:: Data for the task ::
────────────────
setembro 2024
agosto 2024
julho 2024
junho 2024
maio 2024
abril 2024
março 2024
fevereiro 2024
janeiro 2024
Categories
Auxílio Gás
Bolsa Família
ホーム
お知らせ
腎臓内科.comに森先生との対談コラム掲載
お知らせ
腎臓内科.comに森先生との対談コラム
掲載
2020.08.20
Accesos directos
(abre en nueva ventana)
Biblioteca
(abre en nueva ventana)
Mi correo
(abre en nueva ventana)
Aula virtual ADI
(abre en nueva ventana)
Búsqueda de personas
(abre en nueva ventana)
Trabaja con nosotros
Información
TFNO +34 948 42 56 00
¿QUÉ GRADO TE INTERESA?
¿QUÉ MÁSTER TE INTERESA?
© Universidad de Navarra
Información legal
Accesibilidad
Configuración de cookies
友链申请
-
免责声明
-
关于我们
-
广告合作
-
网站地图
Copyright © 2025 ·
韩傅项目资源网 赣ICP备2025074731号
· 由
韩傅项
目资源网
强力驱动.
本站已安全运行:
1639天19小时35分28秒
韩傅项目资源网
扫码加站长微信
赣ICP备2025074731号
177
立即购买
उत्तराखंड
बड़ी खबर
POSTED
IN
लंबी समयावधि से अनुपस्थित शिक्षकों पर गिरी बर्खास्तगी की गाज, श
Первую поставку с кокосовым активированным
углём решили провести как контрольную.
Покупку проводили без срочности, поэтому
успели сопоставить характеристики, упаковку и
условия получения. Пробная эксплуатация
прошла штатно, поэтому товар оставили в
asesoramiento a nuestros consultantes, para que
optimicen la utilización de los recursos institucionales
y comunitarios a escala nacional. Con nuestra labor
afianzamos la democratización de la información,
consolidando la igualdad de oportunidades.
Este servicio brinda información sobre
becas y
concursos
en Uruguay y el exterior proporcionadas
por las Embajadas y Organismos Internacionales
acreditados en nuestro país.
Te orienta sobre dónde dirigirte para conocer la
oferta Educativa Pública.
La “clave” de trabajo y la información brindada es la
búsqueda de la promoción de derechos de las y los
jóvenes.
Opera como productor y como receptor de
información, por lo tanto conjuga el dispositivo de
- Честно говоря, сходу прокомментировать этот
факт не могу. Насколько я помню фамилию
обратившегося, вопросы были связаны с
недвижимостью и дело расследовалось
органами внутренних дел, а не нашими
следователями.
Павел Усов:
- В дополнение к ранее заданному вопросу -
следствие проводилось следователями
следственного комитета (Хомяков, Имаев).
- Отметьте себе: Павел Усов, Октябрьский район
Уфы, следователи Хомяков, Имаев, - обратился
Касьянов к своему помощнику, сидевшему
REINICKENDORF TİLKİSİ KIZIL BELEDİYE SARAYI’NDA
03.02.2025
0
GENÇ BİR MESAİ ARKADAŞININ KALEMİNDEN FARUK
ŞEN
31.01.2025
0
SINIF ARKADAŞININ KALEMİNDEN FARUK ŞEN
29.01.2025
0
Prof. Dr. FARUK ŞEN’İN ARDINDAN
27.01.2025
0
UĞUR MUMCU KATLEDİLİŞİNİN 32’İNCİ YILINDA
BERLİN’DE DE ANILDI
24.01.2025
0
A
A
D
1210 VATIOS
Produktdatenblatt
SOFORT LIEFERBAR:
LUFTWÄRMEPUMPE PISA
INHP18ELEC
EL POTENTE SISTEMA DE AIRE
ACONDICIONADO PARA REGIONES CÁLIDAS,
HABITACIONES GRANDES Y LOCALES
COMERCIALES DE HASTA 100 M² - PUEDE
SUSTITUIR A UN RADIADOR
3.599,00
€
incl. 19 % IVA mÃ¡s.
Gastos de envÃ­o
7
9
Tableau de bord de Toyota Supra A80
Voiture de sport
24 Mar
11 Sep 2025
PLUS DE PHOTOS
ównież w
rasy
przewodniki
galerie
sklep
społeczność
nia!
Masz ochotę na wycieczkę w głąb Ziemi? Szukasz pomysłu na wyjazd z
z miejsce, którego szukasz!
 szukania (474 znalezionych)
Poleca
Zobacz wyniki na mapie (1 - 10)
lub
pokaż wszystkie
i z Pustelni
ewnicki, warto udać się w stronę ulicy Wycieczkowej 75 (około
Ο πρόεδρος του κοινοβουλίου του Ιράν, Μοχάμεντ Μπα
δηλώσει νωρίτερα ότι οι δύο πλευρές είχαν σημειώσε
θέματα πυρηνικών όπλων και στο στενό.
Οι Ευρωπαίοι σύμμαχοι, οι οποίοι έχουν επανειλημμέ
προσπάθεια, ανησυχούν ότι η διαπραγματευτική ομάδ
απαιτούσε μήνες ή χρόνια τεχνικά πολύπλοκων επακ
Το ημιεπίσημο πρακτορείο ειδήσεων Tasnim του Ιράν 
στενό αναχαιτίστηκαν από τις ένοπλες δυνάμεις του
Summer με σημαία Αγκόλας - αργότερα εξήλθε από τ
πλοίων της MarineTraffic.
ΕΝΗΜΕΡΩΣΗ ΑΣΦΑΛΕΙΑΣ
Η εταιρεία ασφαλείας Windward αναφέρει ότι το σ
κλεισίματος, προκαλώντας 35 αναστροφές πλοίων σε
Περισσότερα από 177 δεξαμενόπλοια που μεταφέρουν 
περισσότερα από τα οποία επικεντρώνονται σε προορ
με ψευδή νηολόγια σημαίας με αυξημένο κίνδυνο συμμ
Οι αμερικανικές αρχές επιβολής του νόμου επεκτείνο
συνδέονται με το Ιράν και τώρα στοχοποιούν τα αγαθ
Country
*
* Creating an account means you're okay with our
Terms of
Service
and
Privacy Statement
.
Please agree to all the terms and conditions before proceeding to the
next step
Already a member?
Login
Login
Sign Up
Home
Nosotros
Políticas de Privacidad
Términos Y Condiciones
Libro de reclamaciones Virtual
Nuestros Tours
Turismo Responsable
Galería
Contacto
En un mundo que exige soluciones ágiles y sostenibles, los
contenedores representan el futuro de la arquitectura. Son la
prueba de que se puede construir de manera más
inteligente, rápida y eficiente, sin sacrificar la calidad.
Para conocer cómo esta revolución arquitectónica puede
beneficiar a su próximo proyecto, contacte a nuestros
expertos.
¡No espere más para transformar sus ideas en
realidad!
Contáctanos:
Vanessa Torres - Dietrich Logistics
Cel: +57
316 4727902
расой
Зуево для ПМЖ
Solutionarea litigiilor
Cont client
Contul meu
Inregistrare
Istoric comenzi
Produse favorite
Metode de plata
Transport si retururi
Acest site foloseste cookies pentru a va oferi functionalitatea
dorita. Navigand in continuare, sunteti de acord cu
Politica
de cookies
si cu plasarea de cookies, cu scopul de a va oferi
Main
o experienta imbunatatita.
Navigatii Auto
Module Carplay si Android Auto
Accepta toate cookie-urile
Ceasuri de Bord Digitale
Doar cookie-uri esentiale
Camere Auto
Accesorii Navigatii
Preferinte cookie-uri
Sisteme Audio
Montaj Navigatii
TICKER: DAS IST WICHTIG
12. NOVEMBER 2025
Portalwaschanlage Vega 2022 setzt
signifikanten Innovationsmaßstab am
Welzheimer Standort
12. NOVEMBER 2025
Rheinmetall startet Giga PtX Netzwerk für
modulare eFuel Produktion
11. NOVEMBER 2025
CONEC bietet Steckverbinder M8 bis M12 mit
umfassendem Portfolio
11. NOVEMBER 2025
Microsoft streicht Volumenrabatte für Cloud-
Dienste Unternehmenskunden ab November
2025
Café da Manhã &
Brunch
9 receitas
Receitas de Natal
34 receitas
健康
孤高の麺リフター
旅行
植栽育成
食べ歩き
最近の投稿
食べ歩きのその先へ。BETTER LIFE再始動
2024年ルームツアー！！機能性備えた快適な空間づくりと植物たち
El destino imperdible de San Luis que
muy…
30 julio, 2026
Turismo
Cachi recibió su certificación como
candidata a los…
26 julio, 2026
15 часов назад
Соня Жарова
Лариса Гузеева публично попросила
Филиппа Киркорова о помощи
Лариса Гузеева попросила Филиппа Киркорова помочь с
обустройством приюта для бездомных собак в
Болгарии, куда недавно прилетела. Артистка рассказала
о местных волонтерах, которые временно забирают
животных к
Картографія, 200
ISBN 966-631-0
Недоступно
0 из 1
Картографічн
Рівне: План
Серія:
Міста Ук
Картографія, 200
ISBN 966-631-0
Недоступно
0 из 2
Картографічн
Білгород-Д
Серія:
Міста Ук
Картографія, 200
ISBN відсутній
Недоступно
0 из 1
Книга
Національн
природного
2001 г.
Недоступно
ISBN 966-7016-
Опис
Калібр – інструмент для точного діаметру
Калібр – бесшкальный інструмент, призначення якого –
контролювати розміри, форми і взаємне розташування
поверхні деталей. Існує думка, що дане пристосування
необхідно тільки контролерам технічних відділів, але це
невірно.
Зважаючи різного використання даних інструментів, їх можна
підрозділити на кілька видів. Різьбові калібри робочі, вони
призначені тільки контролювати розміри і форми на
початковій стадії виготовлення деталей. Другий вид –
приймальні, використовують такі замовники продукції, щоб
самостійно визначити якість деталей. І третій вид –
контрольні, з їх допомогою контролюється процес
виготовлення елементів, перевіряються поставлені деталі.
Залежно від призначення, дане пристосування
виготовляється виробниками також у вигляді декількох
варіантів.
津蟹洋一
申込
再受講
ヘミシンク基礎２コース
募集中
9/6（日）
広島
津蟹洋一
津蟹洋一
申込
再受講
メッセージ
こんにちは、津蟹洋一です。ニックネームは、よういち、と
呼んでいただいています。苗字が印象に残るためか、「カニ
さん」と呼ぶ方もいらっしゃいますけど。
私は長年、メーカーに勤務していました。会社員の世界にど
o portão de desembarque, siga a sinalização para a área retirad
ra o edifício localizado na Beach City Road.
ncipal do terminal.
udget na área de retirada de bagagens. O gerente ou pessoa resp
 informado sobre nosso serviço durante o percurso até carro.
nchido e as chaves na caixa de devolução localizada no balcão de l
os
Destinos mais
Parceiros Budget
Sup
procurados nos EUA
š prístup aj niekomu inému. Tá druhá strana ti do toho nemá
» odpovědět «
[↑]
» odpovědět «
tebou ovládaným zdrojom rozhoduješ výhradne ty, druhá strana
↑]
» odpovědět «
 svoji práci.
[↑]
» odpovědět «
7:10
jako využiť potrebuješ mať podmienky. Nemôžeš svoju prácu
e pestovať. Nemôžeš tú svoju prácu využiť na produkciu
────────────────
:: Exercise ::
Copy exactly the lines that run from the first line of the data to the line containing "MÁSTER TE INTERESA?", please, with both ends included and nothing else.

:: Exercise response ::
setembro 2024
agosto 2024
julho 2024
junho 2024
maio 2024
abril 2024
março 2024
fevereiro 2024
janeiro 2024
Categories
Auxílio Gás
Bolsa Família
ホーム
お知らせ
腎臓内科.comに森先生との対談コラム掲載
お知らせ
腎臓内科.comに森先生との対談コラム
掲載
2020.08.20
Accesos directos
(abre en nueva ventana)
Biblioteca
(abre en nueva ventana)
Mi correo
(abre en nueva ventana)
Aula virtual ADI
(abre en nueva ventana)
Búsqueda de personas
(abre en nueva ventana)
Trabaja con nosotros
Información
TFNO +34 948 42 56 00
¿QUÉ GRADO TE INTERESA?
¿QUÉ MÁSTER TE INTERESA?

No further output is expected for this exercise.